A carreira de delegado também avançou para seu reconhecimento como carreira jurídica, com a edição das leis 12.830/13 (dispõe sobre a investigação criminal conduzida pelo delegado de polícia) e 13.047/14 (dispõe sobre a reorganização de classes da carreira policial federal). Algumas constituições estaduais também têm conferido esse status aos seus delegados, contudo, também sofreu reveses, como por exemplo na ADI 5520, em que o Pretório Excelso declarou a inconstitucionalidade dos §§ 4º e 5º do artigo 106 da Constituição Estadual de Santa Catarina (emenda constitucional 61/2012) que afirmavam que o delegado de polícia civil exerce atribuição essencial à função jurisdicional do Estado e tem assegurada a independência funcional pela livre convicção nos atos de polícia judiciária.

CONSTITUCIONAL E ADMINISTRATIVO. EMENDA CONSTITUCIONAL 61/2012 DO ESTADO DE SANTA CATARINA. ATRIBUIÇÃO DE STATUS DE FUNÇÃO ESSENCIAL À JUSTIÇA E DE INDEPENDÊNCIA FUNCIONAL AO CARGO DE DELEGADO DE POLÍCIA. AUSÊNCIA DE PARTICIPAÇÃO, NO PROCESSO LEGISLATIVO, DO GOVERNADOR DO ESTADO. INCONSTITUCIONALIDADE FORMAL. INCONSTITUCIONALIDADE MATERIAL ( CF, ART. 144, § 6º). PROCEDÊNCIA.

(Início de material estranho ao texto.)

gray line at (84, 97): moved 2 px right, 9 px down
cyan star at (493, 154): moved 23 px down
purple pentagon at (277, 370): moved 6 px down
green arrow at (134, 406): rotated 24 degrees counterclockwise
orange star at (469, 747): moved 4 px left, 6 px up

1. A Emenda Constitucional 61/2012 de Santa Catarina conferiu status de carreira jurídica, com independência funcional, ao cargo de delegado de polícia. Com isso, alterou o regime do cargo e afetou o exercício de competência típica da chefia do Poder Executivo, o que viola a cláusula de reserva de iniciativa do chefe do Poder Executivo (art. 61, § 1º, II, c, extensível aos Estados-Membros por força do art. 25 da CF). 2. O art. 144, § 6º, da CF estabelece vínculo de subordinação entre os Governadores de Estado e as respectivas polícias civis, em razão do que a atribuição de maior autonomia aos órgãos de direção máxima das polícias civis estaduais, mesmo que materializadas em deliberações da Assembleia local, mostra-se inconstitucional. 3. Ação direta julgada procedente. (STF - ADI: 5520 SC, Relator: ALEXANDRE DE MORAES, Data de Julgamento: 06/09/2019, Tribunal Pleno, Data de Publicação: 20/09/2019)

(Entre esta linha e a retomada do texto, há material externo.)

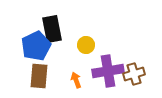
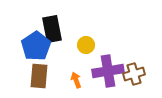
blue pentagon: rotated 8 degrees counterclockwise
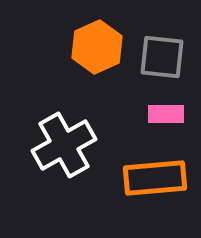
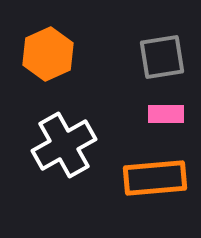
orange hexagon: moved 49 px left, 7 px down
gray square: rotated 15 degrees counterclockwise
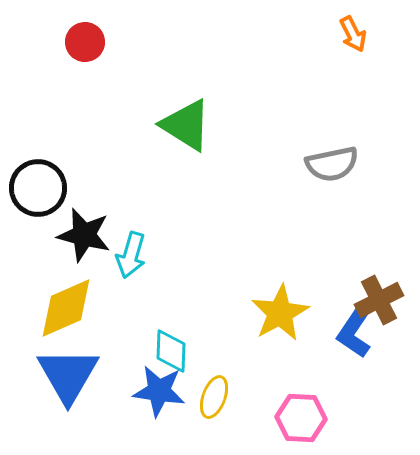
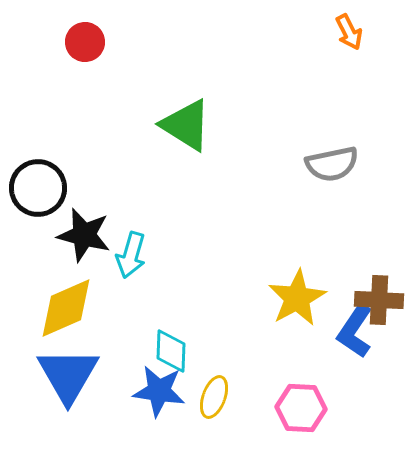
orange arrow: moved 4 px left, 2 px up
brown cross: rotated 30 degrees clockwise
yellow star: moved 17 px right, 15 px up
pink hexagon: moved 10 px up
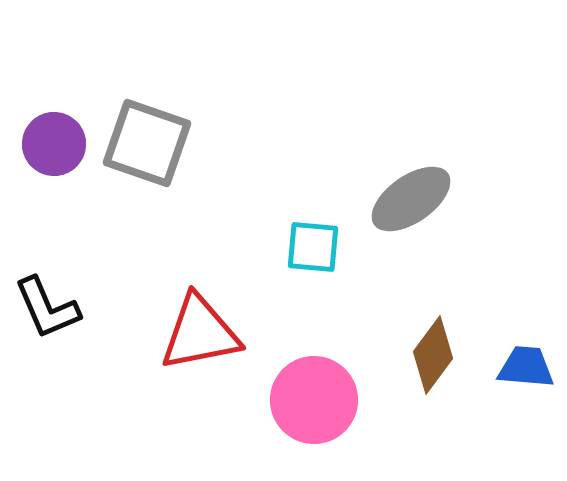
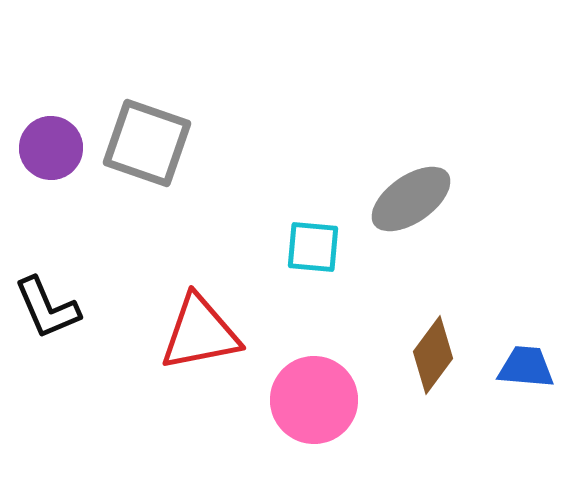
purple circle: moved 3 px left, 4 px down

Apesar disso, com o reconhecimento do status de carreira jurídica ou não, é inegável a importância desse profissional, que representa verdadeiro garantidor de direitos humanos de todo e qualquer cidadão que se veja diante de situação flagrancial. É ele que está apto a interpretar a legislação e decidir pela tipificação de condutas, pela lavratura ou não do auto de prisão em flagrante, verificação da existência de causas excludentes de ilicitude, de culpabilidade, bem como por arbitrar fianças. Também é do delegado de polícia o título de autoridade policial descrita no código de processo penal, responsável por uma série de atribuições diretamente ligadas a busca de autoria e materialidade delitiva almejadas e necessárias para a proposição de ação penal pelo membro do ministério público. Exemplos dessa importância não faltam: imaginemos que um indivíduo é apresentado ao Delegado de Polícia com determinada quantidade de drogas, ora, o agente estatal, baseado na sua convicção jurídica e análise desse caso concreto pode definir pela figura do tráfico de drogas e com isso determinar a lavratura do auto de prisão em flagrante, importando no imediato recolhimento do cidadão ou concluir que a situação configura o tipificado no artigo 28 da lei 11.343/06 (mero usuário), lavrando termo circunstanciado.

Uma vez definida a lavratura do auto de prisão em flagrante, existe uma série de dispositivos constitucionais e até mesmo de Direito Internacional que devem ser observados pelo Delegado de Polícia, como: o respeito ao silêncio do investigado, a identificação dos agentes responsáveis pela prisão, a comunicação à família do preso, o direito a ter um advogado acompanhando os procedimentos e na sua ausência, a comunicação à Defensoria Pública, enfim, entre outros. No âmbito internacional, a Convenção Interamericana dos Direitos Humanos (Pacto de San Jose da Costa Rica) define:

Artigo 7º - Direito à liberdade pessoal:

5. Toda pessoa presa, detida ou retida deve ser conduzida, sem demora, à presença de um juiz ou outra autoridade autorizada por lei a exercer funções judiciais e tem o direito de ser julgada em prazo razoável ou de ser posta em liberdade, sem prejuízo de que prossiga o processo. Sua liberdade pode ser condicionada a garantias que assegurem o seu comparecimento em juízo. (CONVENÇÃO AMERICANA DE DIREITOS HUMANOS, 1969, Art. 7)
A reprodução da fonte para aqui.